Rationale: Shank3 is one of the core scaffolding proteins encoding for macromolecular complexes and has been linked with several neuropsychiatric conditions including autism spectrum disorder (ASD). The increased risk of seizures and incidence of epilepsy in individuals with ASD has long been known. Alterations in the excitatory/inhibitory balance contribute to seizure phenotypes observed across several rodent models. The severity of epilepsy in autism-related Shank3 deficiency has not been studied previously.
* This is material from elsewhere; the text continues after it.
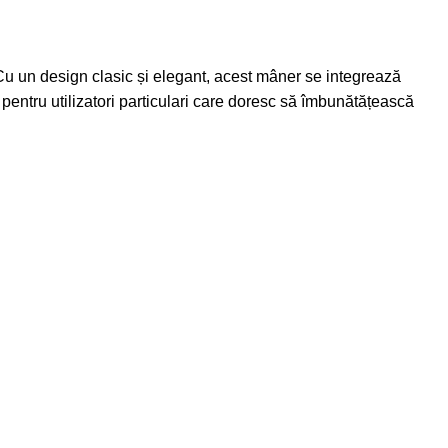
 Cu un design clasic și elegant, acest mâner se integrează
i pentru utilizatori particulari care doresc să îmbunătățească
Here for the first time, we test the susceptibility to induced seizures in Shank3B knockouts.Methods: Shank3B knockout (n=6) and wild-type control (n=7) mice at 6-7 weeks age were intraperitoneally implanted with wireless telemetry transmitters to record continuous video EEG, core body temperature, and locomotor activity. After acquiring a healthy baseline, mice were challenged with pentylenetetrazole (PTZ), a GABAA receptor antagonist. Seizure thresholds were assessed in both groups by video-EEG using automated seizure detection and spectral analysis software, and confirmed by visual inspection.Results: Shank3B knockout mice were relatively protected from PTZ-induced seizures. Upon PTZ administration, compared to wild-type controls, Shank3B knockout mice had reduced number of interictal spikes on the EEG (p=0.003), a significantly longer latency (p<0.0001) and reduced frequency (p=0.007) of myoclonic seizures. Shank3B also exhibited increased power in the gamma (30-80 Hz) frequency band during pre-PTZ baseline (p=0.007). This work is funded by Autism Speaks and is a part of the Pre-Clinical Autism Consortium for Therapeutics (PACT).Conclusions: We demonstrate that PTZ-induced seizure threshold is increased in Shank3B knockout mice that are more resistant from such seizures than controls. The increase in gamma power on EEG suggests a plausible increase in GABAergic reserve in this phenotype that may account for the seizure resistance. Our results suggest Shank3-related biology as a novel antiepileptic therapy target.